While it may have the look of a chain like Chipotle, Cabo Fresh is truly a mom and pop operation. Owner Jim DiVilio, his wife, Diana, and their three children take orders from behind the counter, assembling tacos, burritos, salads and more. Customers move down a line, picking out ingredients. The operative word here is "fresh," with almost everything made on premises and from scratch.
From the outset, DiVilio won me over by using dark meat chicken. The moist, fire-roasted poultry pieces were part of a vibrant salad topped with citrus Texmati rice, black beans, pico de gallo and two salsas, roasted corn and mango.
Another time, a friend's first bite of a barbecued chicken quesadilla elicited a double take: Something this good at a fast-food place? Meanwhile, a fire-eating companion made fast work of a "Baja bowl" -- smoky, juicy pieces of fire-grilled steak atop rice, beans and white-hot habanero salsa. To cool the flames: a refreshing mango madness smoothie.
There was, admittedly, too much cucumber wasabi dressing in an otherwise grand seared ahi tuna bowl, the chunks of spice-crusted fish done super-rare, as specified.
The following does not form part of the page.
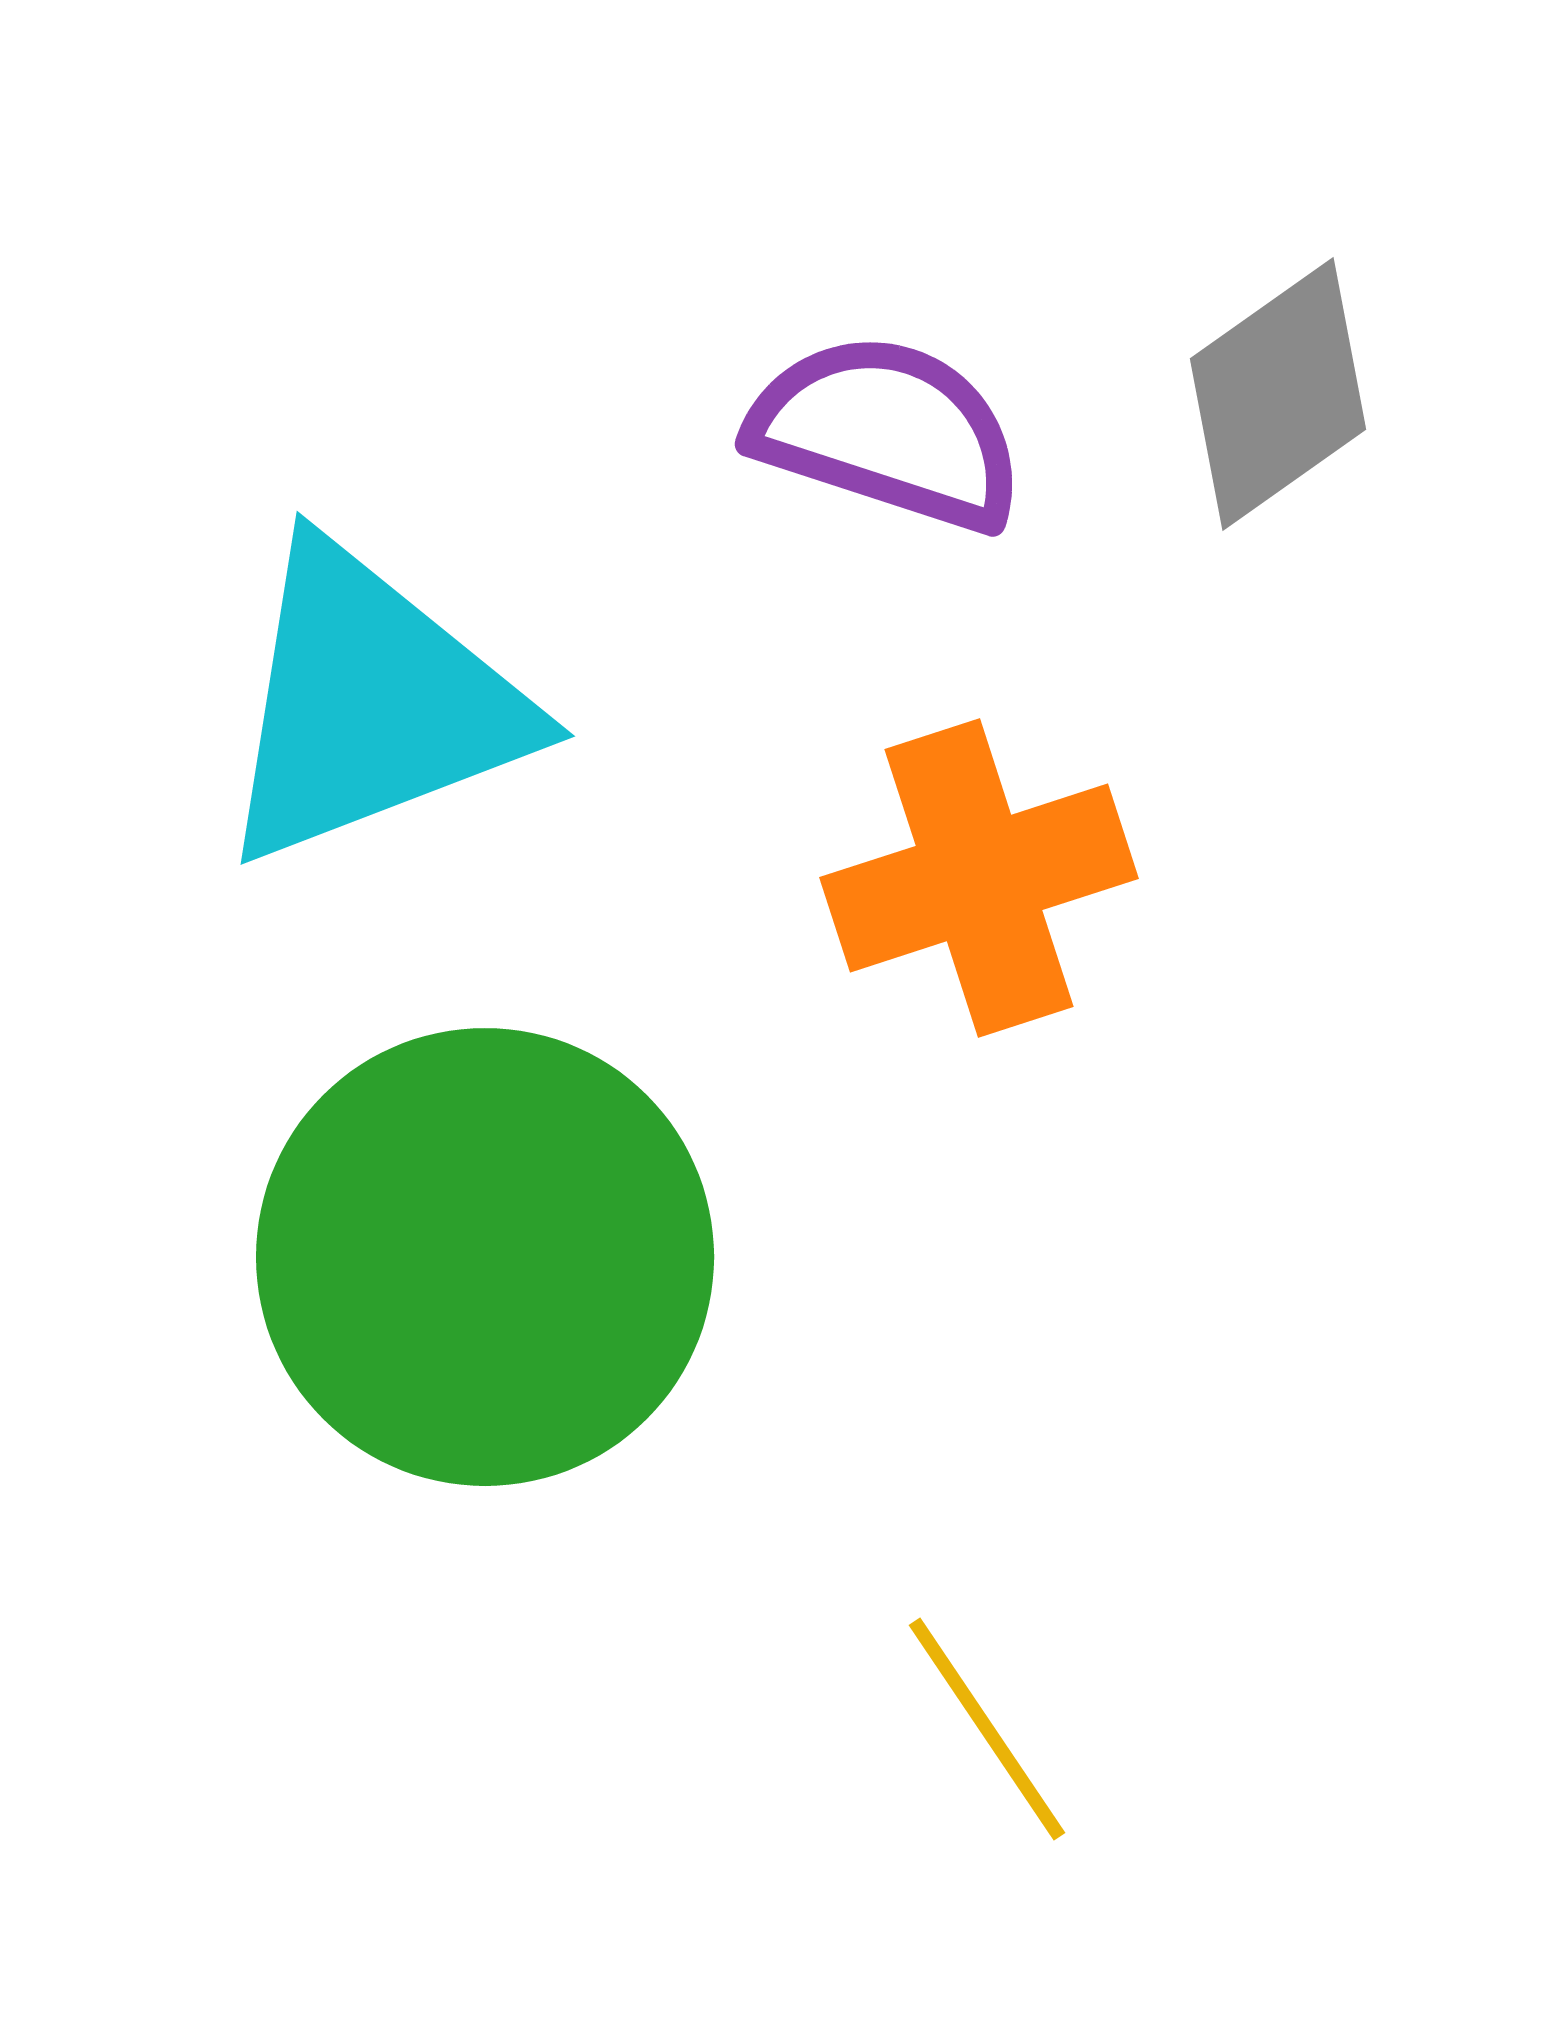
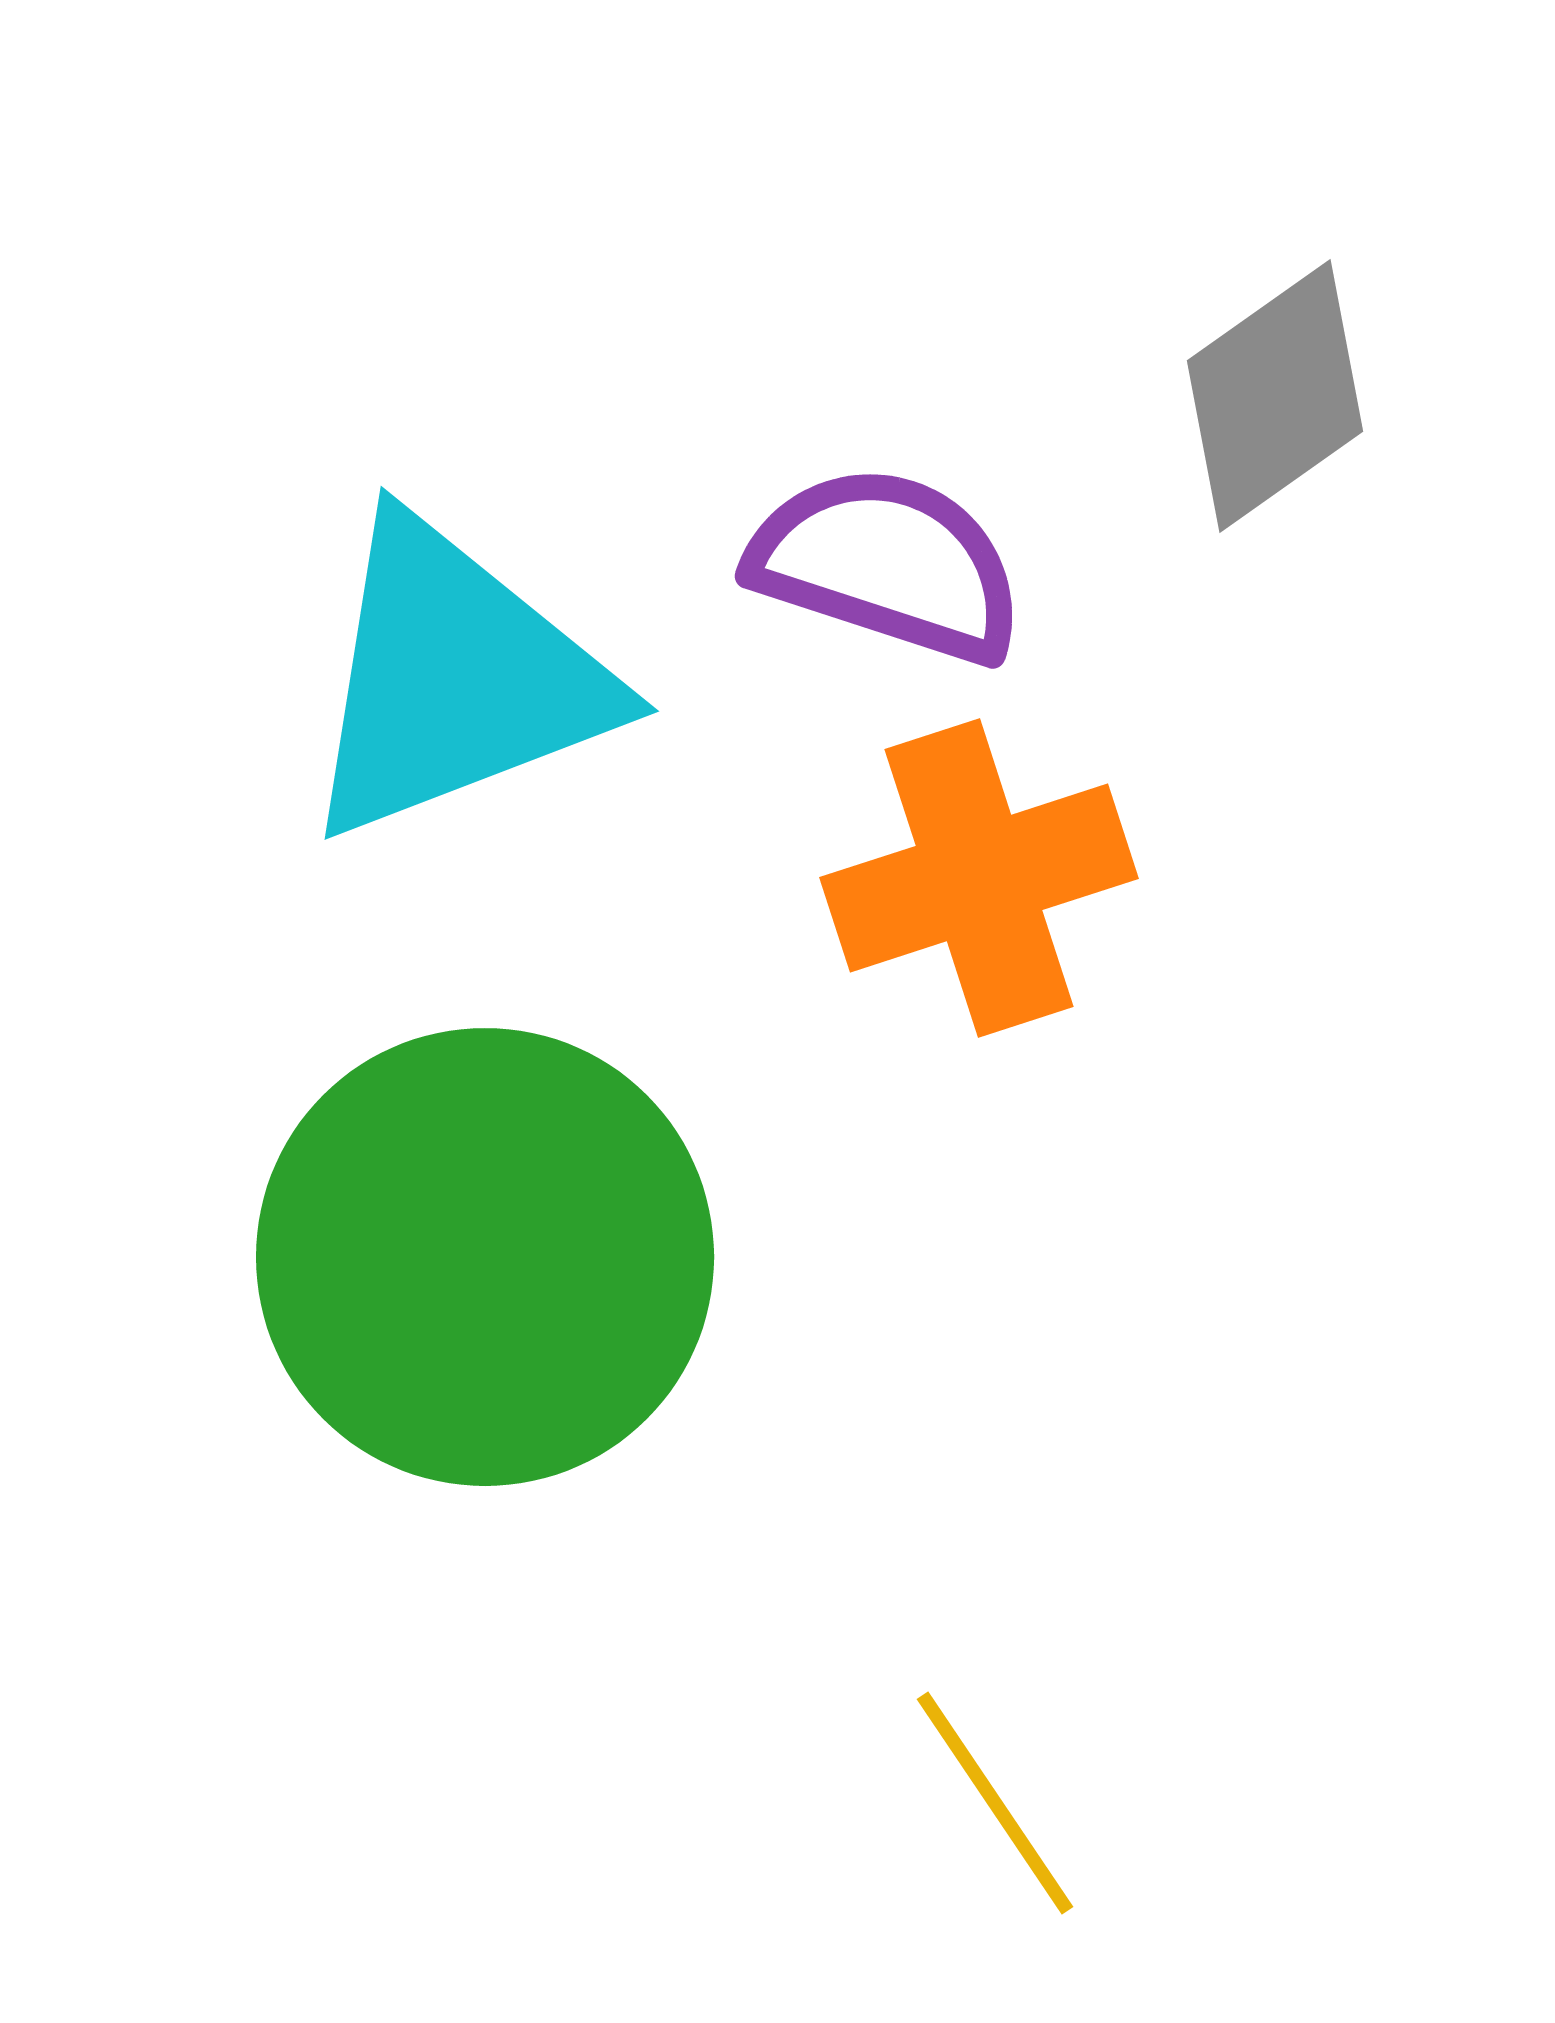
gray diamond: moved 3 px left, 2 px down
purple semicircle: moved 132 px down
cyan triangle: moved 84 px right, 25 px up
yellow line: moved 8 px right, 74 px down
Also in the bowl: spinach, rice and pico de gallo.
Crisp corn tortillas stuffed with sweet pork carnitas -- cubes of meat roasted with pineapple barbecue sauce -- proved a revelation. I would have preferred soft corn to white flour tortillas in my chili-roasted beef taco, but the meat was imbued with such dulcet smokiness that it hardly mattered. A whole-wheat burrito "fajita style" came with onions and peppers in place of beans; its main ingredient, shrimp, was grilled to sweet succulence. A big hit.
A potent and fruity frozen strawberry margarita came in a plastic cup. Beer also is available. To finish, there were choco tacos, little waffle ice-cream treats made by Klondike. I preferred them to churros -- sticks of sugary fried dough.
DiVilio, doubtless, sank much dough into making Cabo Fresh a "green" place that optimizes reclaimed and energy-efficient materials. Franchises are on the horizon. For now, though, there's much to be appreciated in a family-run original.